Time is a business resource. Like other resources, it is exhaustible and expensive. Planning and execution consume time. So, how you use or abuse time can make or break your business future. Consider just what time means to your business.
It comes down to time
Any business works on a budget, either the one you prepare or the one you discover as you go along. And, any budget is a function of time.
There are so many hours in a day, a month, a quarter, and a year. Employees are either full-time or part-time. Work processes take scheduled time. And, customers order things for delivery on time.
So, the only ways you can increase your resource is to use your time better or to hire employees who come with their own time. One person has 24 hours/day; two workers have 48 hours in the same day, and so on.
Recording time
If you do not plan your business’s time well, time can use you up and burn you out. Regardless of your business type, you need to schedule and monitor processes and the employees who you pay for their time.
So, since the dawn of the Industrial Age, employees have measured their employees’ time with time clocks. The traditional clock required workers to insert a timecard into a device that would stamp the time in and time out.
It was an innovation, but it had its problems. Chief among them was the failure or resistance of employees to cooperate.
However, you can’t refuse to pay for time worked but not recorded.
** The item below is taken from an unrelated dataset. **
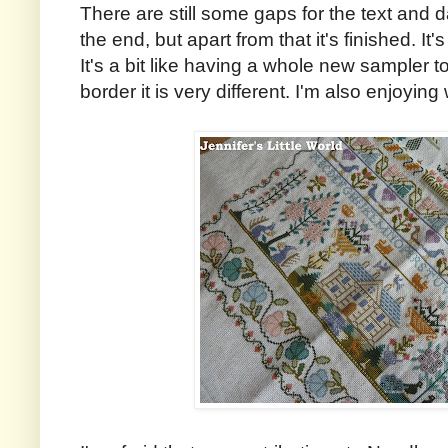
There are still some gaps for the text and d
the end, but apart from that it's finished. It's
It's a bit like having a whole new sampler t
border it is very different. I'm also enjoying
And, you can’t discipline them by delaying their pay.
Most employees find punching a time clock demeaning, and they will waste time hovering around the clock before clocking in or out.
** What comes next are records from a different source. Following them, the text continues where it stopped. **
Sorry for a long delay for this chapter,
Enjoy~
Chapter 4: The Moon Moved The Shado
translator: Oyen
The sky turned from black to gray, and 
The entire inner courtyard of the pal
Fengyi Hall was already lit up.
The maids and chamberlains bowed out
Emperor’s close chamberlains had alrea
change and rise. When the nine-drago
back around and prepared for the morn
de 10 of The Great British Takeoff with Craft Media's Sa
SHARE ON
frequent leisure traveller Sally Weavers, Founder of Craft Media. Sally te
For the employer, processing timecards is cumbersome, mistake prone, and stokes a recordkeeping and storage problem.
Using time well
According to the team at Clockspot, pioneer in web time clocks, “you’ve got better things to do than spend your time wrestling with spreadsheets, impossible piles of paper and abusing that calculator you’ve owned since the 80’s.”
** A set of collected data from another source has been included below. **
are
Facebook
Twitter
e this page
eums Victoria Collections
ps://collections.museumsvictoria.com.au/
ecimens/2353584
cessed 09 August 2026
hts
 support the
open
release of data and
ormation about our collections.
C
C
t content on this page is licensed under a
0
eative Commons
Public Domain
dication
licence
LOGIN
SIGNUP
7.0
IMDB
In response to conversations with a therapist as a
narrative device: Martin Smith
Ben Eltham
With an online web clock system, employees can check in and out from any location, on-site and off.
The Payroll function does not have to collect, read, and process cards or timesheets letting payroll and managers have a real-time view of tasks underway.
With a quality online web clock, you can track employee time and attribute the hours to a specific job or client order. And, these systems manage time off, PTO, and leaves, calculating hours consumed and hours remaining,
Web clocks will monitor employee shifts and forecast staffing needs creating reports that cover employee hours across the board and not just per employee day. They even trigger overtime reporting warns as employees approach allocated hours.
In short, payroll runs in minutes, and employees can see pay detail online. That alone makes an online web clock better than a payroll clerk because it records everything, reports what you want, and edits when you need to, backing up data day in and day out.
Time equalizes all things
As Robert Lee Hotz wrote in The Walls Street Journal, “time is a great equalizer.” And, whoever appears to control time has the power. If you want to manage effectively, you first need to manage time. And, online web clocks will help you do that well.
Controlling time
But while time might be the great equalizer, there are ways to win. Besides controlling and tracking time, you can also follow in the footsteps of great industrialists and invent fantastic devices to reduce the amount of labor required.
Take call center automation solutions, for example. These aren’t strictly necessary. You can run a help desk the conventional way. But the reality is that they make a massive difference by saving agents time and reducing energy expenditure.
The cloud, robotics, and even email marketing software does something similar. It reduces the amount of labor required in innumerable business endeavors. And the more you can do that at scale, the more efficient your business will be.